If you don’t have a thermal cooker this spice blend can be cooked in the conventional way using the instructions on the packet but remember you will not save up to 80% on cooking fuel.
- Chimans Dal Spice Blend
- 2 tbsp vegetable oil
- 1 red onion, chopped
- 2 cloves garlic, crushed
- 225g red lentils or moong dal
- 900ml pints water
- salt to taste
- squeeze of lemon
- fresh coriander to garnish
- Heat the oil in the top pot until just smoking.
- Add spices, stirring continuously for 30 seconds or until spices sizzle. Remove from heat.
- Add onion and garlic.

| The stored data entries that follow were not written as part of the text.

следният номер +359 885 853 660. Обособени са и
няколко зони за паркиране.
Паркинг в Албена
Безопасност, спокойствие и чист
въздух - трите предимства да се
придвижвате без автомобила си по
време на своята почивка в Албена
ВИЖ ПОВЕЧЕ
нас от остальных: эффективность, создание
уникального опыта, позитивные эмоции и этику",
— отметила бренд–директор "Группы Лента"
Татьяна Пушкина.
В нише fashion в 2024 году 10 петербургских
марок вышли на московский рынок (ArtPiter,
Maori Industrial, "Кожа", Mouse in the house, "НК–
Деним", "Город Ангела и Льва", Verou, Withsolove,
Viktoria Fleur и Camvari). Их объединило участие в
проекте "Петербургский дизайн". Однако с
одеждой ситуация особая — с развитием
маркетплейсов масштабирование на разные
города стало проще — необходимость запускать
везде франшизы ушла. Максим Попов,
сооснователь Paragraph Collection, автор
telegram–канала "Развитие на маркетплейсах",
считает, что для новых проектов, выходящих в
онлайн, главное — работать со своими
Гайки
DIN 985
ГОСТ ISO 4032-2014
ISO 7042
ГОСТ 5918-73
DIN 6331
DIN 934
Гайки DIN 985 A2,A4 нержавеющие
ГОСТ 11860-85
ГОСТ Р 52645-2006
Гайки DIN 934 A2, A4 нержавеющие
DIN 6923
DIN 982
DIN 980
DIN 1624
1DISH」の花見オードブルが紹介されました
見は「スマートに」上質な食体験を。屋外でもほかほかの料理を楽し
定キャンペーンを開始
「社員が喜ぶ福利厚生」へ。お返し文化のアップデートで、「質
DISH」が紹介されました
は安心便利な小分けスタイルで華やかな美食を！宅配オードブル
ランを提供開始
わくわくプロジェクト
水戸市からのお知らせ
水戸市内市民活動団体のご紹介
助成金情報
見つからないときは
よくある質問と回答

Stir fry on medium heat for 1-2 minutes.
- Add lentils, salt and water; stir well.
- Bring to the boil and then place the top pot in the inner pot containing your main meal which is in the outer insulated container.
- Shut the lid and leave to cook for the same time as the main or a minimum of 1 hour.

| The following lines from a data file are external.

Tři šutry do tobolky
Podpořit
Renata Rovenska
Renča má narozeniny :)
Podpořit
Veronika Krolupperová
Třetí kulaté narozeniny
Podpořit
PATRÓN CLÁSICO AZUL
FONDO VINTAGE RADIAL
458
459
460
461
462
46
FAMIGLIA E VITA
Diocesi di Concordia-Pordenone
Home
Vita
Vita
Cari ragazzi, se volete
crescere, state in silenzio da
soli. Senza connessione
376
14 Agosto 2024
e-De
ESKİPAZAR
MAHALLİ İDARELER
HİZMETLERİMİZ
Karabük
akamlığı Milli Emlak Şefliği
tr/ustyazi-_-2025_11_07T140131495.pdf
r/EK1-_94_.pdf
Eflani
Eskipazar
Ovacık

- Add lemon before serving and garnish with fresh, chopped coriander.
- Chiman’s spice mixes have a long best before time, however are safe to use after that time. They simply lose some flavour.
- If you are cooking for less than 4 people you could freeze some of the cooked meal or only use half the packet.
- If you find the food too spicy or too hot, simply use less than the whole sachet of spices according to taste.
- If you like more of a chilli kick, add some fresh chopped chilli to the dish or serve in a small bowl so that everyone can have exactly the amount they like.
- If you find your mouth burning, resist the temptation to drink water. Instead, have a spoonful of yogurt or a lassi drink.
- We often get asked which oil to use – vegetable oil is the best option as it is light, doesn’t affect the flavour of the spices and it’s healthy too!
- Best for kids (and adults!) who like a mild curry: Kofta Bhoona (let them roll the balls themselves); Chicken Korma; Chicken Tikka Masala; Cauliflower & Spinach Bhaji
- An anonymous tip: Try adding a few green peas to the Spicy Chick Peas. It adds colour without upsetting the balance of the dish
- If you have any left over it is really nice cold with a salad.